Work required – Report every line of the records beneath this task that holds the string "inspector".

Record excerpts –
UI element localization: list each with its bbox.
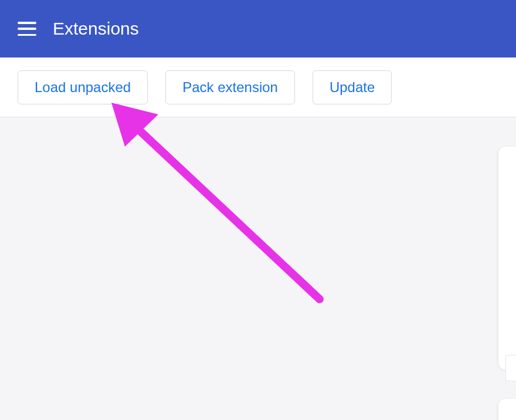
toolbar: Load unpacked Pack extension Update (0, 57, 516, 117)
update-button[interactable]: Update (313, 70, 392, 104)
hamburger-menu-icon[interactable] (18, 22, 36, 36)
pack-extension-button[interactable]: Pack extension (165, 70, 295, 104)
card-inner-element (505, 355, 516, 381)
extension-card-peek (498, 399, 516, 420)
load-unpacked-button[interactable]: Load unpacked (18, 70, 148, 104)
page-title: Extensions (53, 19, 139, 39)
content-area (0, 117, 516, 420)
extension-card-peek (498, 147, 516, 370)
app-header: Extensions (0, 0, 516, 57)
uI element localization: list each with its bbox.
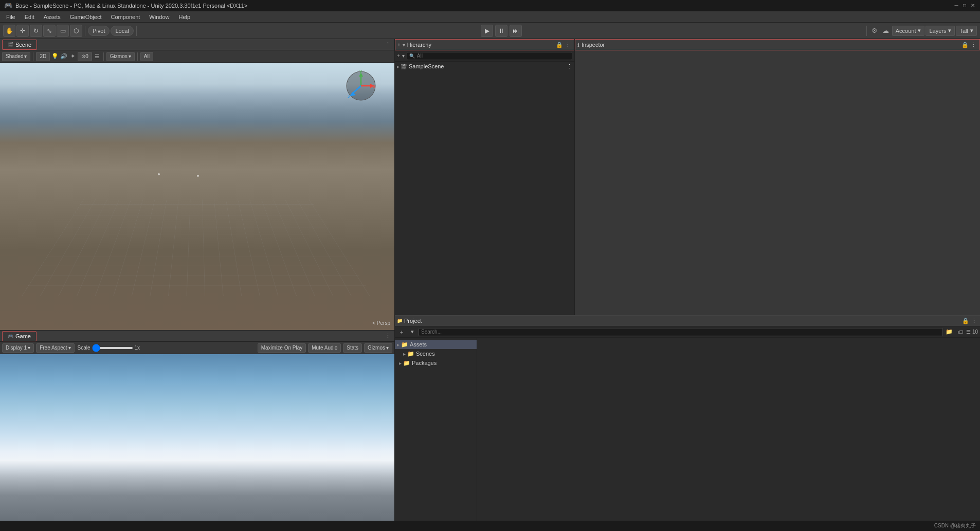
project-assets-folder[interactable]: ▸ 📁 Assets <box>395 340 477 349</box>
close-button[interactable]: ✕ <box>970 3 976 9</box>
inspector-more-icon[interactable]: ⋮ <box>969 41 977 49</box>
scene-name-label: SampleScene <box>409 63 444 69</box>
account-dropdown[interactable]: Account ▾ <box>892 26 925 36</box>
project-scenes-folder[interactable]: ▸ 📁 Scenes <box>395 349 477 358</box>
menu-assets[interactable]: Assets <box>40 13 65 21</box>
hierarchy-search-add[interactable]: + <box>397 53 400 59</box>
hierarchy-more-icon[interactable]: ⋮ <box>564 41 572 49</box>
step-button[interactable]: ⏭ <box>510 25 522 37</box>
hierarchy-add-icon[interactable]: + <box>397 42 401 48</box>
hierarchy-tab-bar: + ▾ Hierarchy 🔒 ⋮ <box>395 39 574 50</box>
lighting-icon[interactable]: 💡 <box>51 53 59 60</box>
project-add-btn[interactable]: + <box>397 327 406 337</box>
layers-dropdown[interactable]: Layers ▾ <box>925 26 955 36</box>
layout-dropdown[interactable]: Tall ▾ <box>956 26 977 36</box>
hierarchy-tab-label[interactable]: Hierarchy <box>407 42 431 48</box>
scene-dot-1 <box>158 173 160 175</box>
pause-button[interactable]: ⏸ <box>495 25 507 37</box>
settings-icon[interactable]: ⚙ <box>869 26 880 36</box>
scene-panel-menu[interactable]: ⋮ <box>383 40 392 49</box>
scene-dot-2 <box>197 175 199 177</box>
maximize-on-play-btn[interactable]: Maximize On Play <box>258 343 306 353</box>
packages-expand-icon: ▸ <box>399 360 402 366</box>
menu-window[interactable]: Window <box>145 13 173 21</box>
project-more-icon[interactable]: ⋮ <box>970 317 978 325</box>
project-search-input[interactable] <box>419 328 943 336</box>
project-icon-count: ☰ 10 <box>966 329 978 335</box>
inspector-tab-icon: ℹ <box>577 42 579 48</box>
hand-tool-button[interactable]: ✋ <box>3 25 15 37</box>
scene-tab[interactable]: 🎬 Scene <box>2 40 37 50</box>
project-packages-folder[interactable]: ▸ 📁 Packages <box>395 358 477 368</box>
audio-icon[interactable]: 🔊 <box>60 53 67 60</box>
title-bar-controls: ─ □ ✕ <box>953 3 976 9</box>
project-add-arrow[interactable]: ▾ <box>408 327 417 337</box>
hierarchy-lock-icon[interactable]: 🔒 <box>555 41 564 49</box>
menu-help[interactable]: Help <box>174 13 194 21</box>
transform-tool-button[interactable]: ⬡ <box>70 25 82 37</box>
scale-slider[interactable] <box>92 347 133 349</box>
game-panel-menu[interactable]: ⋮ <box>383 332 392 341</box>
project-files-area[interactable] <box>477 338 980 531</box>
pivot-toggle[interactable]: Pivot <box>88 26 110 36</box>
project-tab-icon: 📁 <box>397 318 403 323</box>
scene-tab-bar: 🎬 Scene ⋮ <box>0 39 394 50</box>
project-lock-icon[interactable]: 🔒 <box>961 317 970 325</box>
game-gizmos-dropdown[interactable]: Gizmos ▾ <box>364 343 392 353</box>
project-icon-count-icon: ☰ <box>966 329 971 335</box>
rotate-tool-button[interactable]: ↻ <box>30 25 42 37</box>
rect-tool-button[interactable]: ▭ <box>57 25 69 37</box>
menu-file[interactable]: File <box>2 13 20 21</box>
assets-expand-icon: ▸ <box>397 342 400 347</box>
game-tab[interactable]: 🎮 Game <box>2 331 37 341</box>
scene-viewport[interactable]: X Y Z < Persp <box>0 63 394 330</box>
display-dropdown[interactable]: Display 1 ▾ <box>2 343 34 353</box>
gizmo-widget[interactable]: X Y Z <box>343 68 379 104</box>
scale-tool-button[interactable]: ⤡ <box>43 25 56 37</box>
mute-audio-btn[interactable]: Mute Audio <box>308 343 341 353</box>
scene-render-icon[interactable]: ☰ <box>94 53 101 60</box>
project-toolbar: + ▾ 📁 🏷 ☰ 10 <box>395 326 980 338</box>
status-text: CSDN @猪肉丸子 <box>934 522 976 529</box>
status-bar: CSDN @猪肉丸子 <box>0 521 980 531</box>
project-tab-label[interactable]: Project <box>404 318 422 324</box>
move-tool-button[interactable]: ✛ <box>16 25 29 37</box>
game-panel: 🎮 Game ⋮ Display 1 ▾ Free Aspect ▾ Scale <box>0 331 394 531</box>
aspect-dropdown[interactable]: Free Aspect ▾ <box>36 343 74 353</box>
menu-edit[interactable]: Edit <box>21 13 39 21</box>
inspector-tab-label[interactable]: Inspector <box>582 42 605 48</box>
svg-text:Z: Z <box>348 95 350 99</box>
menu-gameobject[interactable]: GameObject <box>66 13 106 21</box>
hierarchy-add-arrow: ▾ <box>403 42 405 48</box>
gizmos-dropdown[interactable]: Gizmos ▾ <box>106 52 135 61</box>
stats-btn[interactable]: Stats <box>343 343 362 353</box>
project-search-in-btn[interactable]: 📁 <box>945 327 954 337</box>
hierarchy-search-input[interactable] <box>415 52 570 60</box>
play-button[interactable]: ▶ <box>481 25 493 37</box>
scene-stats[interactable]: ⊙0 <box>78 52 92 61</box>
shading-dropdown[interactable]: Shaded ▾ <box>2 52 30 61</box>
persp-label: < Persp <box>372 320 390 326</box>
fx-icon[interactable]: ✦ <box>69 53 76 60</box>
minimize-button[interactable]: ─ <box>953 3 959 9</box>
assets-folder-icon: 📁 <box>401 341 408 348</box>
menu-component[interactable]: Component <box>106 13 144 21</box>
game-viewport[interactable] <box>0 354 394 531</box>
inspector-lock-icon[interactable]: 🔒 <box>961 41 969 49</box>
hierarchy-content: ▸ 🎬 SampleScene ⋮ <box>395 62 574 315</box>
unity-logo: 🎮 <box>4 2 12 9</box>
project-filter-btn[interactable]: 🏷 <box>955 327 965 337</box>
right-layout: + ▾ Hierarchy 🔒 ⋮ + ▾ 🔍 <box>395 39 980 531</box>
menu-bar: File Edit Assets GameObject Component Wi… <box>0 11 980 23</box>
cloud-icon[interactable]: ☁ <box>881 26 891 36</box>
hierarchy-item-menu[interactable]: ⋮ <box>567 63 572 70</box>
scene-all-filter[interactable]: All <box>140 52 153 61</box>
main-toolbar: ✋ ✛ ↻ ⤡ ▭ ⬡ Pivot Local ▶ ⏸ ⏭ ⚙ ☁ Accoun… <box>0 23 980 39</box>
2d-toggle[interactable]: 2D <box>36 52 50 61</box>
local-toggle[interactable]: Local <box>111 26 133 36</box>
hierarchy-scene-item[interactable]: ▸ 🎬 SampleScene ⋮ <box>395 62 574 71</box>
maximize-button[interactable]: □ <box>961 3 968 9</box>
scene-sep-1 <box>33 52 33 61</box>
svg-text:X: X <box>373 84 376 89</box>
project-panel: 📁 Project 🔒 ⋮ + ▾ 📁 🏷 ☰ 10 <box>395 315 980 531</box>
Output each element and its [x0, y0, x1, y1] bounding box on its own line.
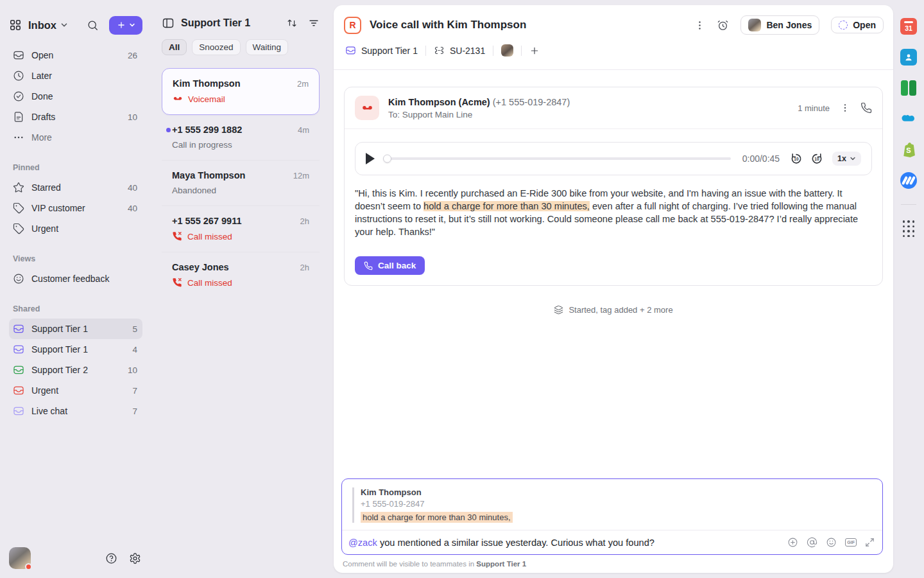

Exercise response –
inspector-more-icon[interactable]: ⋮ <box>969 41 977 49</box>
inspector-tab-icon: ℹ <box>577 42 579 48</box>
inspector-tab-label[interactable]: Inspector <box>582 42 605 48</box>
inspector-lock-icon[interactable]: 🔒 <box>961 41 969 49</box>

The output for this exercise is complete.